#### BRIEF:
Search the records for "offering". Copy every line where it appears.

⟨

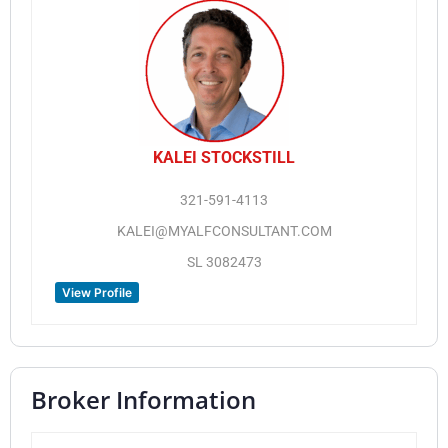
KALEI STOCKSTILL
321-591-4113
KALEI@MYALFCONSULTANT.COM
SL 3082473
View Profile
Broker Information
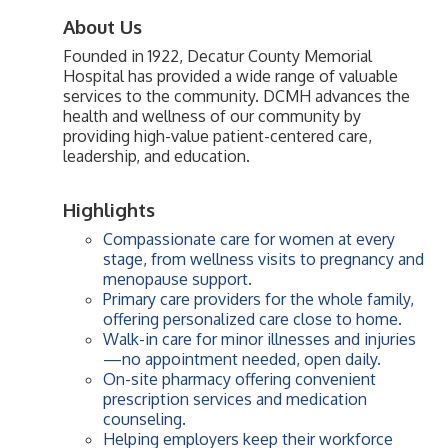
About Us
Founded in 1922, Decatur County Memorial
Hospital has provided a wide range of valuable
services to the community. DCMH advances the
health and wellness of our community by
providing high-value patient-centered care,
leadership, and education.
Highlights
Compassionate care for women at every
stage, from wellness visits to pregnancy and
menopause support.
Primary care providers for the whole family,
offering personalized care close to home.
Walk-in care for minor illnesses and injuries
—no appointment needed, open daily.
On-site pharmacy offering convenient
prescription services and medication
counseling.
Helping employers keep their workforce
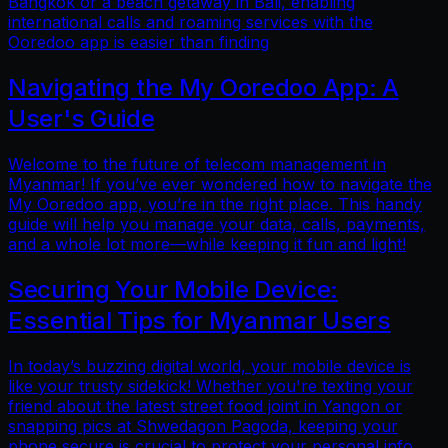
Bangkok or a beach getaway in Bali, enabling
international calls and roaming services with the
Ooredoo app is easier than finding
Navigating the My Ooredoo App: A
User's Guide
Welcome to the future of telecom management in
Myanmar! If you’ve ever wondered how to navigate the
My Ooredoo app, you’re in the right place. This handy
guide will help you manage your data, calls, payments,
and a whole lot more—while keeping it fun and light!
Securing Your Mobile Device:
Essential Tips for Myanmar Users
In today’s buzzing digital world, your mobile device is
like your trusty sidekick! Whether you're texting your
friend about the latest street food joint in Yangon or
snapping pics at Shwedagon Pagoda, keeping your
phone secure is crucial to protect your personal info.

⟩
⟨

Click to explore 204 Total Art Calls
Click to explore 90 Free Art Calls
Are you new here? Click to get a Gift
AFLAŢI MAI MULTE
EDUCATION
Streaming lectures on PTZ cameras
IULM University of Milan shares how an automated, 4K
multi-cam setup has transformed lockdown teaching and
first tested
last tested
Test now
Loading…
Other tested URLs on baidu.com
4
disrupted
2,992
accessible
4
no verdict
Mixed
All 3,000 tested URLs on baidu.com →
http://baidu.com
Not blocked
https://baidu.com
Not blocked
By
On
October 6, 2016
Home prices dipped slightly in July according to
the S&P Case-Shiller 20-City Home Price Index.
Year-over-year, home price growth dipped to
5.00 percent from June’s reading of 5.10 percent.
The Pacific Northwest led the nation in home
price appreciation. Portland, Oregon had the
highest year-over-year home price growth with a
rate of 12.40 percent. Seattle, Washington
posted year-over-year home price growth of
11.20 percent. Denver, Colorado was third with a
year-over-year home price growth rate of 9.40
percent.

⟩
⟨

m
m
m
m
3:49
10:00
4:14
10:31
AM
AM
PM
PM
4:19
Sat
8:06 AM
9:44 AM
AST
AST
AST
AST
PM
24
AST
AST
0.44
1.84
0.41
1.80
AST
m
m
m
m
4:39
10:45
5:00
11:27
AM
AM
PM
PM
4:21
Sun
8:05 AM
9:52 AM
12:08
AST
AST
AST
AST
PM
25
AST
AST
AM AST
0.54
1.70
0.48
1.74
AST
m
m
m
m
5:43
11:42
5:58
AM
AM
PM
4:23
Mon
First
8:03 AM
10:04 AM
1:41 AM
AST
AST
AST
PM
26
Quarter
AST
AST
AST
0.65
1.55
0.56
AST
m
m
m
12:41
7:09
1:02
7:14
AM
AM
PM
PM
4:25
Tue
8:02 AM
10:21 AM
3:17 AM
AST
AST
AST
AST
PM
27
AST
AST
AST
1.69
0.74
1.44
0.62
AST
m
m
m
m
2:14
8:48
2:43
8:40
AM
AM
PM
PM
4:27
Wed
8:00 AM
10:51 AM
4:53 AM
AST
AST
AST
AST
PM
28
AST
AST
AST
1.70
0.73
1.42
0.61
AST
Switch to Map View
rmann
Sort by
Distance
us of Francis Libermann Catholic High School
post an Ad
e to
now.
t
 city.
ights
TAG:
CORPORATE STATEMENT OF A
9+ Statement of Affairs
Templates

⟩

#### ANSWER AREA:
offering personalized care close to home.
On-site pharmacy offering convenient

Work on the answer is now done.